[Data extract]

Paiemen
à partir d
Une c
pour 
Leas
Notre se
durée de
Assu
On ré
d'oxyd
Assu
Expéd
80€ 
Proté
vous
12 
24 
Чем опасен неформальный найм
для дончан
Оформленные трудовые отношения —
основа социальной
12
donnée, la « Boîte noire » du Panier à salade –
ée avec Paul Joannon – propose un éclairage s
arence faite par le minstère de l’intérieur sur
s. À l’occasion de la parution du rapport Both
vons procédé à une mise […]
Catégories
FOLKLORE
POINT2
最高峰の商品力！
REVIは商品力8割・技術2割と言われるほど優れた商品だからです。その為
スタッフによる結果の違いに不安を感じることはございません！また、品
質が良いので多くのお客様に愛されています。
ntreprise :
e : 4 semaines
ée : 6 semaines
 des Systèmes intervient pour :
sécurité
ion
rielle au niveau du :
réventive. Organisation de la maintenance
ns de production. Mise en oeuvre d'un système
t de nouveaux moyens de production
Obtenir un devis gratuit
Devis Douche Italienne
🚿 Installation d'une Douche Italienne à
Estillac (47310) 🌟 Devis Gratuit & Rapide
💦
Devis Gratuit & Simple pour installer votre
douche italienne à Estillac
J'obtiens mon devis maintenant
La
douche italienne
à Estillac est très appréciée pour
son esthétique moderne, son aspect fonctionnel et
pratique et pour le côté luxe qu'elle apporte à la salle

[/Data extract]
[Data extract]

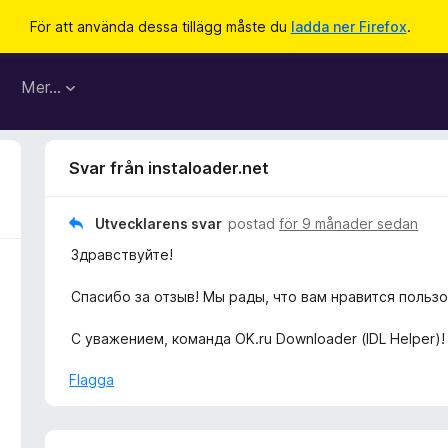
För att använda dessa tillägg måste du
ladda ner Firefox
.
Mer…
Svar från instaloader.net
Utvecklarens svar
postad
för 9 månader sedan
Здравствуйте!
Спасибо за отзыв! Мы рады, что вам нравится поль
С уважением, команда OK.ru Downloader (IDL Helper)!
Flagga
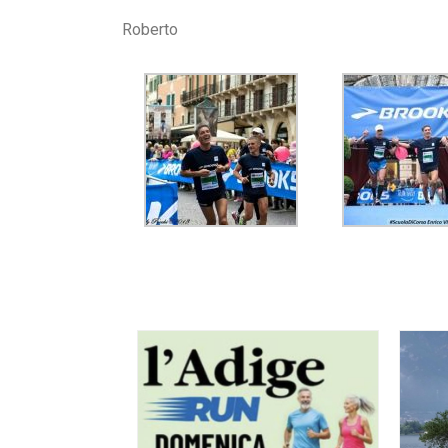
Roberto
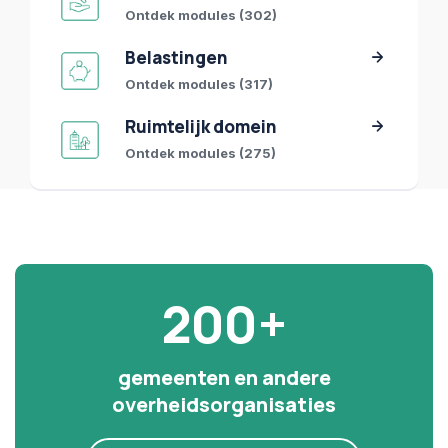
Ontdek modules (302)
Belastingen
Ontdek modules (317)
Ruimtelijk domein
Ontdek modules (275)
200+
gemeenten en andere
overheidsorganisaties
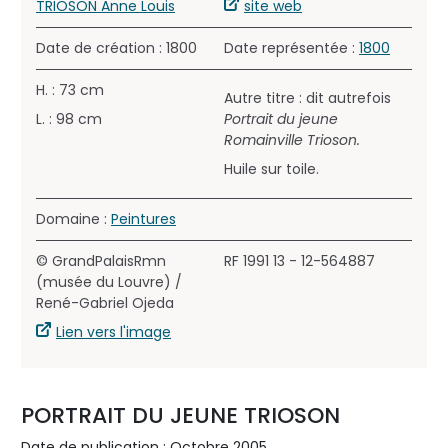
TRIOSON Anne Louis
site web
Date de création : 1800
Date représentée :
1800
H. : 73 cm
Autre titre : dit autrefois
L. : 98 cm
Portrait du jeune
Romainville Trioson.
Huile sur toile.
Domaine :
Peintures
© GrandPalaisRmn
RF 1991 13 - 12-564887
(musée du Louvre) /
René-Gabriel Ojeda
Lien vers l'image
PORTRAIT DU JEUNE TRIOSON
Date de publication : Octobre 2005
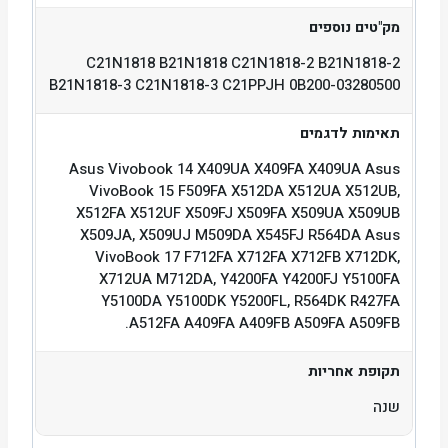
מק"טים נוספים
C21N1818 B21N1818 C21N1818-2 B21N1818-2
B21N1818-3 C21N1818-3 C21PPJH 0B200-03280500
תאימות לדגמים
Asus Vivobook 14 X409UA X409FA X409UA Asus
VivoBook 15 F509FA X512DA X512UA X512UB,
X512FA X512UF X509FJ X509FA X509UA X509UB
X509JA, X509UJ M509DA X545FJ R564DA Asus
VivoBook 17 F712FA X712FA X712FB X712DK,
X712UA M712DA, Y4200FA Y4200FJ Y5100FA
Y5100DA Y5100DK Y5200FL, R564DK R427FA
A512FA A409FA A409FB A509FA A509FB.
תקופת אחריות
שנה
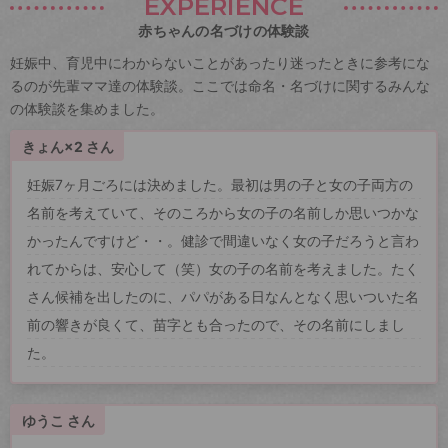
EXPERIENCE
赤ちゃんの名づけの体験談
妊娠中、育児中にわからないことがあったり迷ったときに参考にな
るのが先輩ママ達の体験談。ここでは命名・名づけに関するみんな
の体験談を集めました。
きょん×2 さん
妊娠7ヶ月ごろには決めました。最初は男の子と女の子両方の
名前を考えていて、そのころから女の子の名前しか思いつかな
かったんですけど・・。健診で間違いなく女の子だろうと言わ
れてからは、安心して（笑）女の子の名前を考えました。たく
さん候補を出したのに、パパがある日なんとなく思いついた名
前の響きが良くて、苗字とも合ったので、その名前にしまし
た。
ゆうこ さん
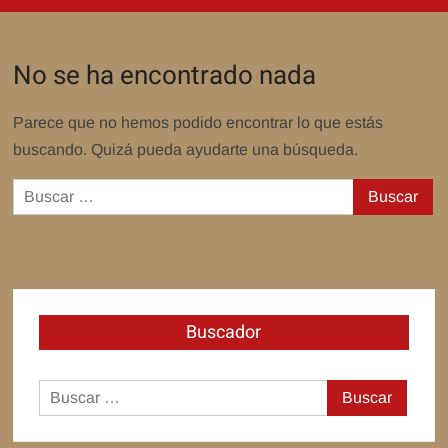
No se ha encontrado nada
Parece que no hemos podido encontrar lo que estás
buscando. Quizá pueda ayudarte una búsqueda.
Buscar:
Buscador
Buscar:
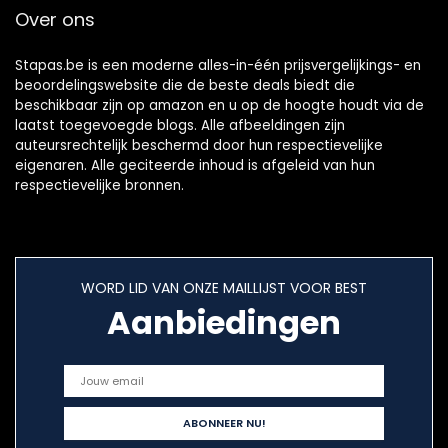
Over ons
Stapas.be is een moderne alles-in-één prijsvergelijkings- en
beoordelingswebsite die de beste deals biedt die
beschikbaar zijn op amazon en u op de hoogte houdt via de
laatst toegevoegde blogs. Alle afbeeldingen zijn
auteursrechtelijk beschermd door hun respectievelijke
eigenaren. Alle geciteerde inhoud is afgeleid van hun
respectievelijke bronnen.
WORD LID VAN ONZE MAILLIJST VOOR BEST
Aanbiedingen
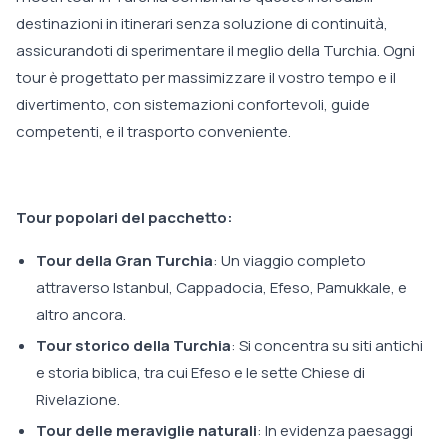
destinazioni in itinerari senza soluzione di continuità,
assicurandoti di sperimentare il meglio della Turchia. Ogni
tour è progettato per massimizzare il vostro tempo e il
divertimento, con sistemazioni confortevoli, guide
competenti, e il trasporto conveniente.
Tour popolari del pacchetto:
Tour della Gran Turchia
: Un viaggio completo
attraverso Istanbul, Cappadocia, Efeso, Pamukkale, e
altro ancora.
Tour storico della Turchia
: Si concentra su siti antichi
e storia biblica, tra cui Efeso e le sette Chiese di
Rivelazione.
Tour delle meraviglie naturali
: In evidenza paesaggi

[/Data extract]

What you will do> What do the lines above say from the one containing "Tour popolari del" down to the one containing "In evidenza paesaggi"? Return them exactly, both end lines included, and only them.

Task response>
Tour popolari del pacchetto:
Tour della Gran Turchia
: Un viaggio completo
attraverso Istanbul, Cappadocia, Efeso, Pamukkale, e
altro ancora.
Tour storico della Turchia
: Si concentra su siti antichi
e storia biblica, tra cui Efeso e le sette Chiese di
Rivelazione.
Tour delle meraviglie naturali
: In evidenza paesaggi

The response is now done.